*Problem description*: Look through the data below. Pick out the lines holding the string "tutta".

++++

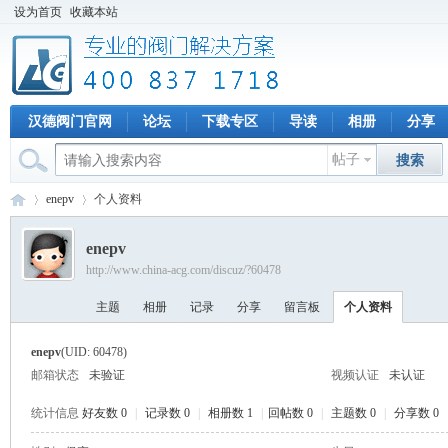
设为首页
收藏本站
汉德阀门官网
论坛
下载专区
导读
相册
分享
帖子
搜索
enepv
个人资料
enepv
http://www.china-acg.com/discuz/?60478
专
›
›
主题
相册
记录
分享
留言板
个人资料
enepv
(UID: 60478)
邮箱状态
未验证
视频认证
未认证
统计信息
好友数 0
|
记录数 0
|
相册数 1
|
回帖数 0
|
主题数 0
|
分享数 0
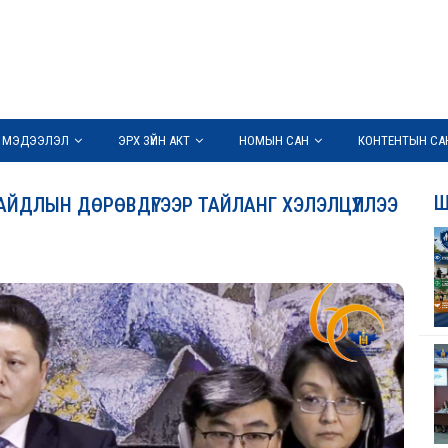
 МЭДЭЭЛЭЛ
ЭРХ ЗҮЙН АКТ
НОМЫН САН
КОНТЕНТЫН СА
Ш
АЙДЛЫН ДӨРӨВДҮГЭЭР ТАЙЛАНГ ХЭЛЭЛЦҮҮЛЛЭЭ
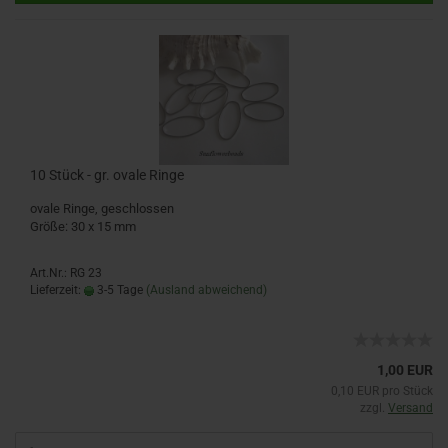
10 Stück - gr. ovale Ringe
ovale Ringe, geschlossen
Größe: 30 x 15 mm
Art.Nr.: RG 23
Lieferzeit:
3-5 Tage
(Ausland abweichend)
1,00 EUR
0,10 EUR pro Stück
zzgl.
Versand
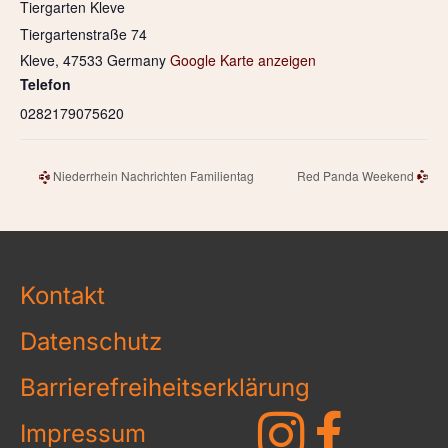
Tiergarten Kleve
Tiergartenstraße 74
Kleve
,
47533
Germany
Google Karte anzeigen
Telefon
0282179075620
Niederrhein Nachrichten Familientag
Red Panda Weekend
Kontakt
Datenschutz
Barrierefreiheitserklärung
Impressum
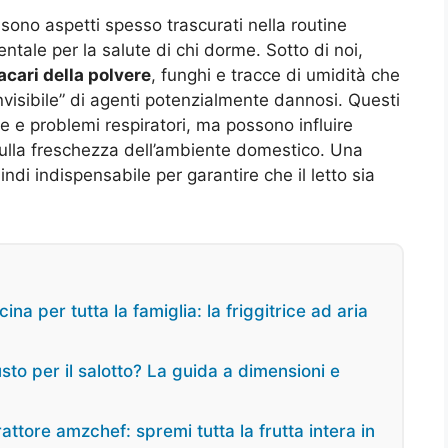
 sono aspetti spesso trascurati nella routine
ale per la salute di chi dorme. Sotto di noi,
acari della polvere
, funghi e tracce di umidità che
visibile” di agenti potenzialmente dannosi. Questi
e e problemi respiratori, ma possono influire
sulla freschezza dell’ambiente domestico. Una
ndi indispensabile per garantire che il letto sia
ina per tutta la famiglia: la friggitrice ad aria
usto per il salotto? La guida a dimensioni e
ttore amzchef: spremi tutta la frutta intera in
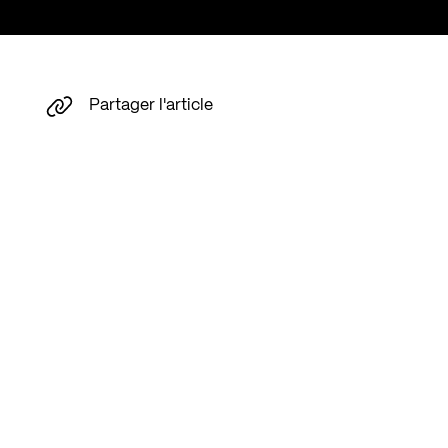
Partager l'article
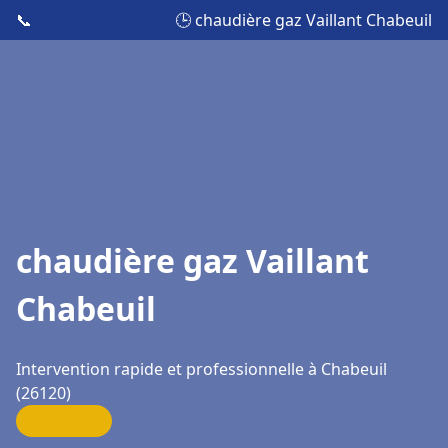
📞
🕒 chaudière gaz Vaillant Chabeuil
chaudière gaz Vaillant
Chabeuil
Intervention rapide et professionnelle à Chabeuil
(26120)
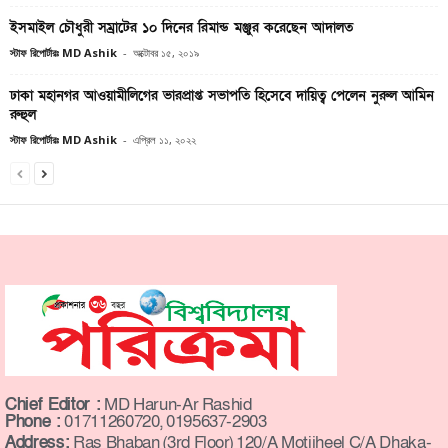
ইসমাইল চৌধুরী সম্রাটের ১০ দিনের রিমান্ড মঞ্জুর করেছেন আদালত
স্টাফ রিপোর্টারঃ MD Ashik
-
অক্টোবর ১৫, ২০১৯
ঢাকা মহানগর আওয়ামীলিগের ভারপ্রাপ্ত সভাপতি হিসেবে দায়িত্ব পেলেন নুরুল আমিন
রুহুল
স্টাফ রিপোর্টারঃ MD Ashik
-
এপ্রিল ১১, ২০২২
Chief Editor :
MD Harun-Ar Rashid
Phone :
01711260720, 0195637-2903
Address:
Ras Bhaban (3rd Floor) 120/A Motijheel C/A Dhaka-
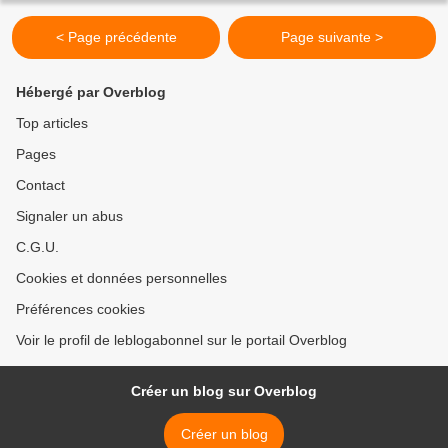
temps...
< Page précédente
Page suivante >
Hébergé par Overblog
Top articles
Pages
Contact
Signaler un abus
C.G.U.
Cookies et données personnelles
Préférences cookies
Voir le profil de leblogabonnel sur le portail Overblog
Créer un blog sur Overblog
Créer un blog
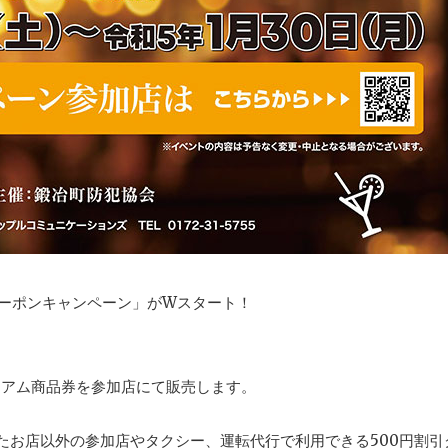
クーポンキャンペーン」がWスタート！
プレミアム商品券を参加店にて販売します。
したお店以外の参加店やタクシー、運転代行で利用できる500円割引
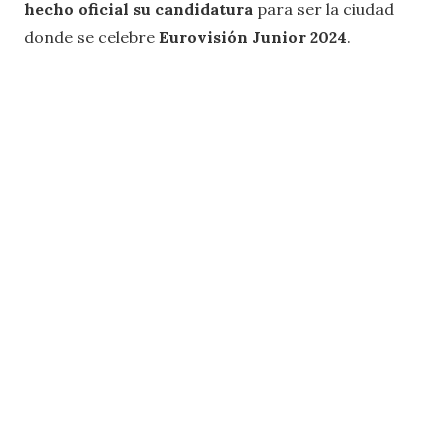
hecho oficial su candidatura
para ser la ciudad
donde se celebre
Eurovisión Junior 2024
.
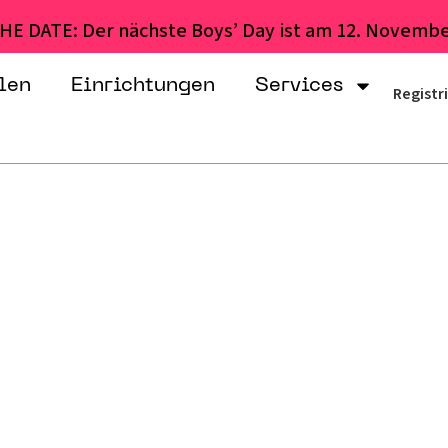
HE DATE: Der nächste Boys’ Day ist am 12. Novembe
len
Einrichtungen
Services
Registr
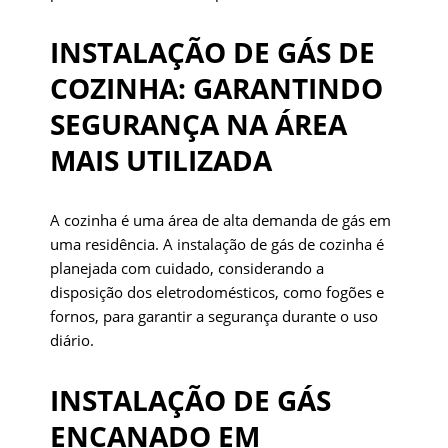
INSTALAÇÃO DE GÁS DE
COZINHA: GARANTINDO
SEGURANÇA NA ÁREA
MAIS UTILIZADA
A cozinha é uma área de alta demanda de gás em
uma residência. A instalação de gás de cozinha é
planejada com cuidado, considerando a
disposição dos eletrodomésticos, como fogões e
fornos, para garantir a segurança durante o uso
diário.
INSTALAÇÃO DE GÁS
ENCANADO EM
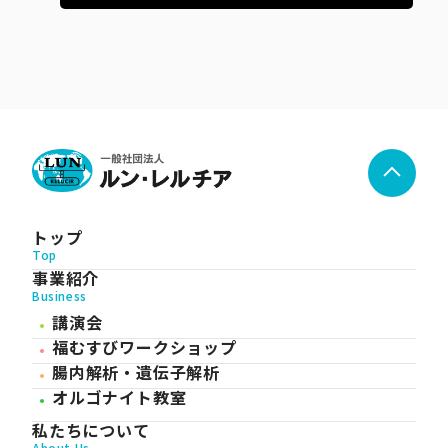
トップ
Top
事業紹介
Business
講演会
福むすびワークショップ
腸内解析・遺伝子解析
オルゴナイト教室
私たちについて
About Us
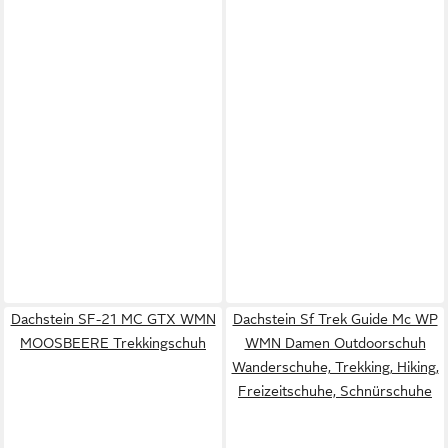
Dachstein SF-21 MC GTX WMN
Dachstein Sf Trek Guide Mc WP
MOOSBEERE Trekkingschuh
WMN Damen Outdoorschuh
Wanderschuhe, Trekking, Hiking,
Freizeitschuhe, Schnürschuhe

++++

*Exercise output*:
ina per tutta la famiglia: la friggitrice ad aria
ttore amzchef: spremi tutta la frutta intera in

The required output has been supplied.